Le hice una oferta a Immani y a la señora Jenkins.
«Quiero que se vengan a vivir con nosotros a Coyoacán», les dije una tarde mientras tomábamos café. «Pero no como sirvientas. Como familia. Jenkins, tú serás la ama de llaves y dirigirás la casa a tu gusto. Immani, yo voy a pagarte la universidad para que termines tu carrera de administración, a cambio de que nos ayudes con las compras y la compañía de mi madre. Ambas tendrán su sueldo y su seguro, pero aquí comen en nuestra mesa.»
Ambas mujeres, que habían sido tratadas como esclavas por Valeria, no lo podían creer. Aceptaron de inmediato. Y así, de las cenizas de una traición, formé una nueva familia con gente de lealtad probada.
Pasó un año.
Era domingo. La Ciudad de México estaba tranquila. Estábamos en el jardín de Coyoacán. El olor a tierra mojada de la llovizna reciente llenaba el aire.
Doña Elena estaba sentada en su mecedora de mimbre bajo la sombra de la bugambilia. Había recuperado peso. Tenía las mejillas sonrosadas y su cabello blanco estaba perfectamente peinado en una trenza. Llevaba puestos unos lentes de armazón delgado que le daban un aire de maestra de escuela. Tenía su vieja Biblia abierta sobre las rodillas, leyendo sin dificultad.
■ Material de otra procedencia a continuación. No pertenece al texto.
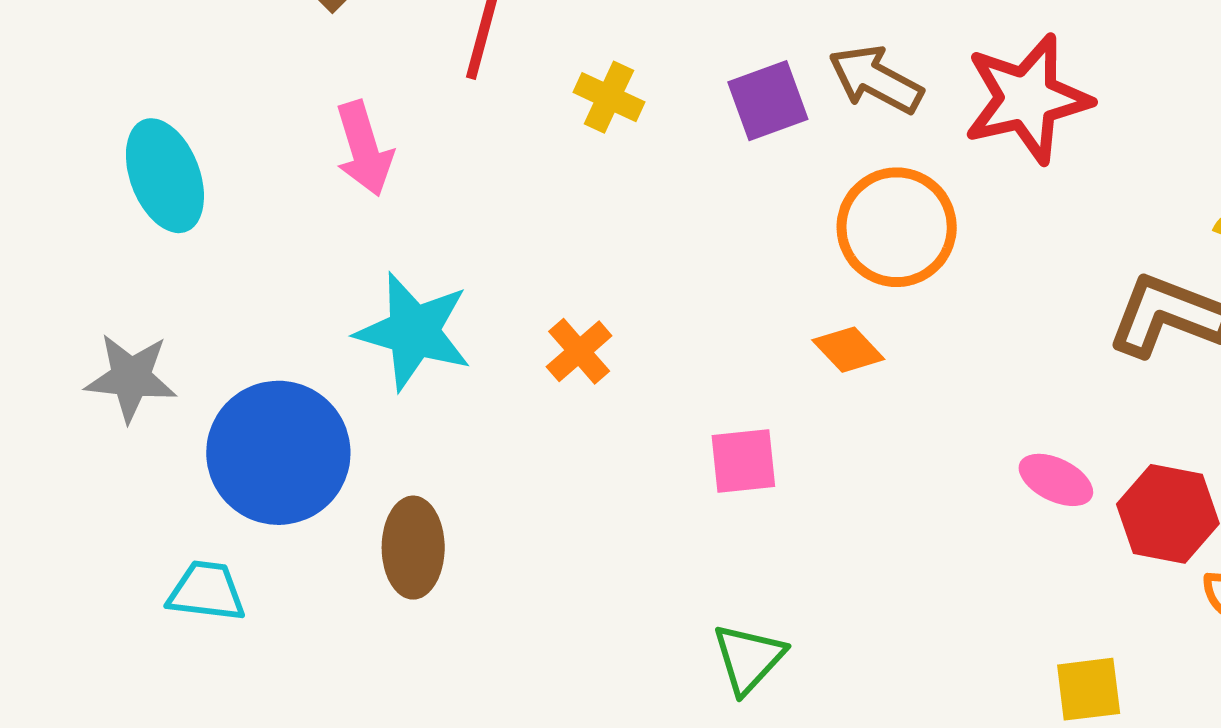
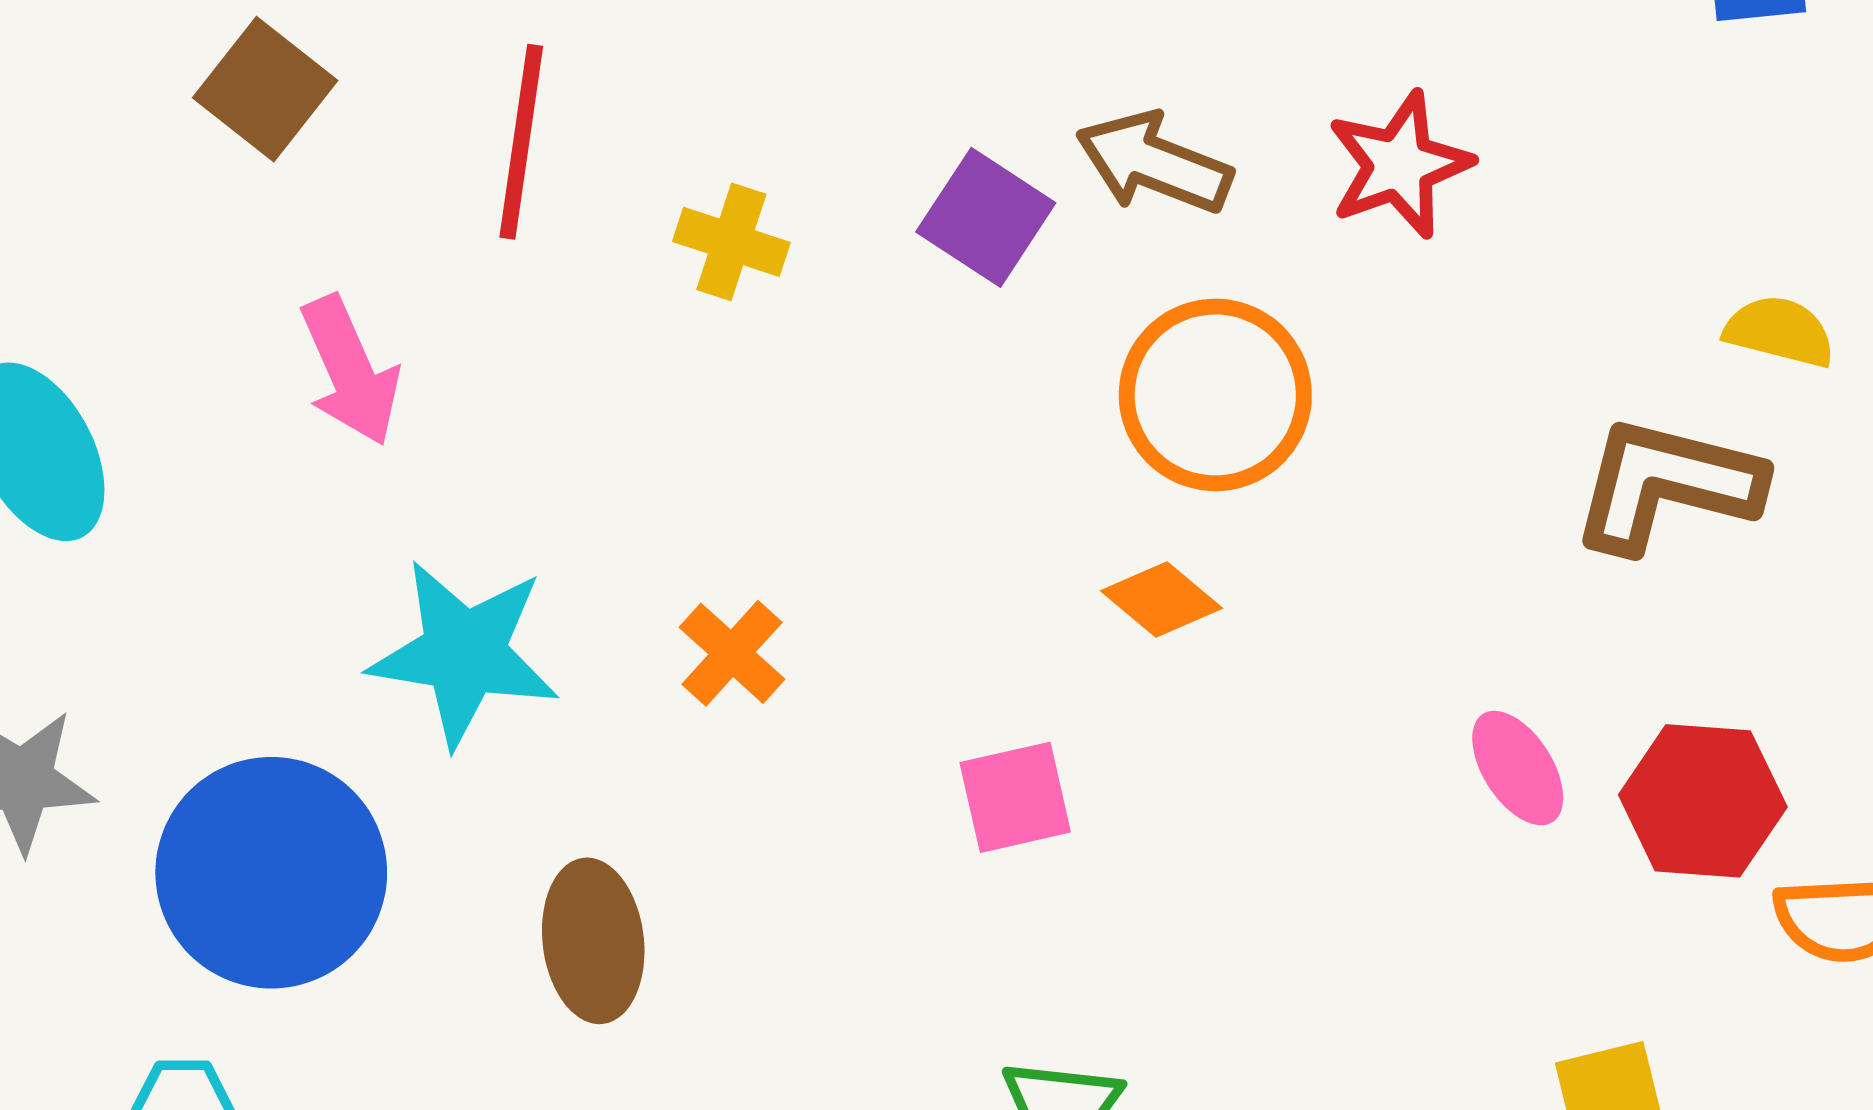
red star: (1027, 99) -> (1399, 165), size x0.7
purple square: (768, 101) -> (986, 217), turned -30
pink ellipse: (1056, 480) -> (1518, 768), turned 38
brown ellipse: (413, 548) -> (593, 941), moved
Titan estaba echado bocarriba a sus pies, recibiendo rasguños en la panza de vez en cuando.
Salí al jardín con dos tazas de café de olla, humeante y oliendo a canela. Le pasé una taza a ella y me senté en un taburete bajo, a su lado.
Nos quedamos en silencio un rato, escuchando el agua de la fuente.
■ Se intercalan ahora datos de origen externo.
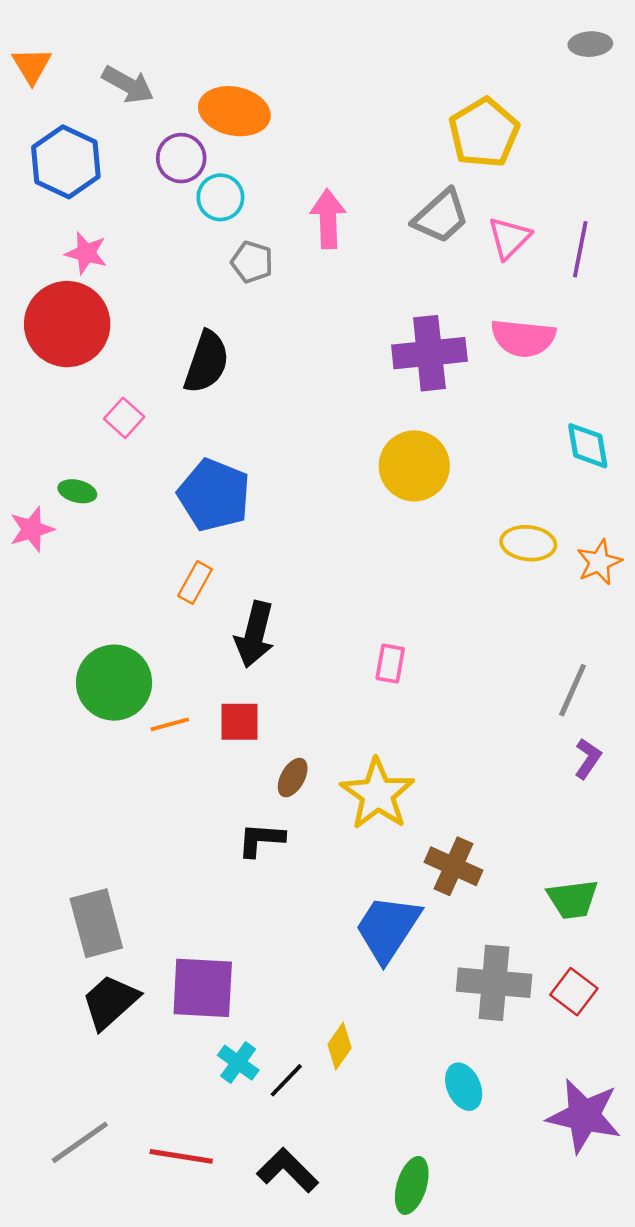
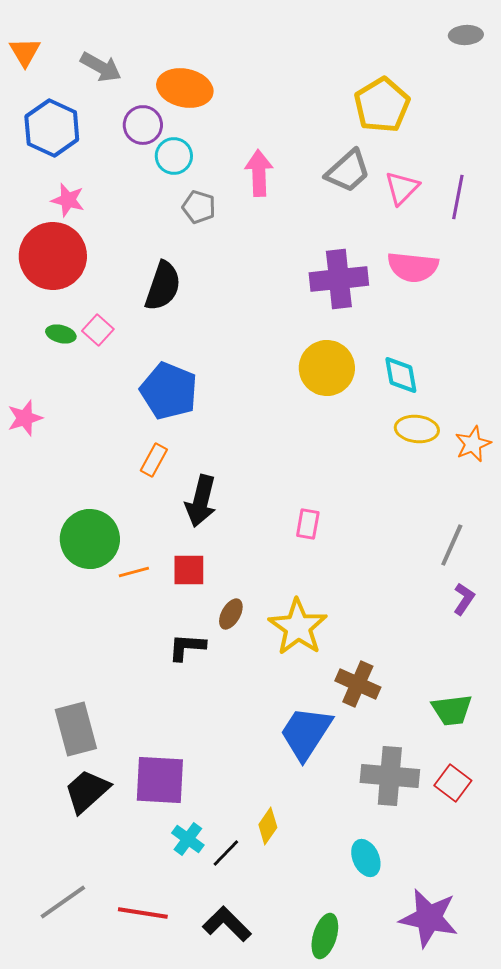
cyan diamond: (588, 446) -> (401, 375), moved
green ellipse: (77, 491) -> (61, 334), moved
black L-shape: (261, 840) -> (187, 647), moved
purple star: (584, 1116) -> (429, 918), moved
«Jefa…», dije, mirando el vapor salir de mi taza. «A veces me despierto en la madrugada, con el sudor frío de la guerra… y luego me acuerdo de lo que te encontré haciendo en esa calle. Y me da más miedo eso que las bls.»
Doña Elena cerró su Biblia. Tomó un sorbo de su café, y me miró con una paz que yo envidiaba profundamente.
«Alejandro. El pasado ya se lo llevó el agua, mijo. No cargues con mochilas de piedras que no te tocan», me dijo, con su infinita sabiduría de madre. «Tú te fuiste a buscar un futuro. Que el dinero le haya podrido el cerebro a ella, no fue tu culpa. Tú demostraste quién eres el día que me sacaste de ahí.»
«Siento que te fallé. Debí darme cuenta de con quién me había casado.»
«A las personas no las conoces cuando les das todo, las conoces cuando creen que tienen el poder sobre los que no tienen nada», sentenció Doña Elena, dejando la taza en una mesita. Puso su mano cálida sobre la mía. «Yo le doy gracias a Dios por lo que pasó. Porque de no haber sido así, tú estarías viviendo engañado, atado a una mujer sin alma. El dolor nos limpió la casa, hijo. Nos dejó a los que de verdad importan.»
Miré a mi madre. Estaba entera. Fuerte. Brillante. La ceguera no había estado en sus ojos; la ceguera la había tenido yo al confiar en quien solo amaba mi cartera.
Respiré hondo. El aire de Coyoacán entró limpio en mis pulmones.
Mi historia en las trincheras había terminado. Mi batalla contra la traición había terminado. Aprendí a la mala que puedes construir un castillo de diamantes, pero si lo habitan monstruos, es solo una prisión brillante.
Aprendí que la verdadera riqueza no se cuenta en ceros en una cuenta bancaria internacional, ni en los metros cuadrados de mármol que pises. La verdadera riqueza es poder llegar a casa, abrir la puerta y saber que los ojos que te miran, lo hacen con amor puro, leal e incondicional.
Y sobre todo, aprendí que un hombre no es nadie… absolutamente nadie… si no cuida de la mujer que le enseñó a caminar.
Me recargué en la mecedora, cerré los ojos sintiendo el sol en la cara, y por primera vez en años, sentí que la guerra había terminado. Por fin, estaba verdaderamente en casa.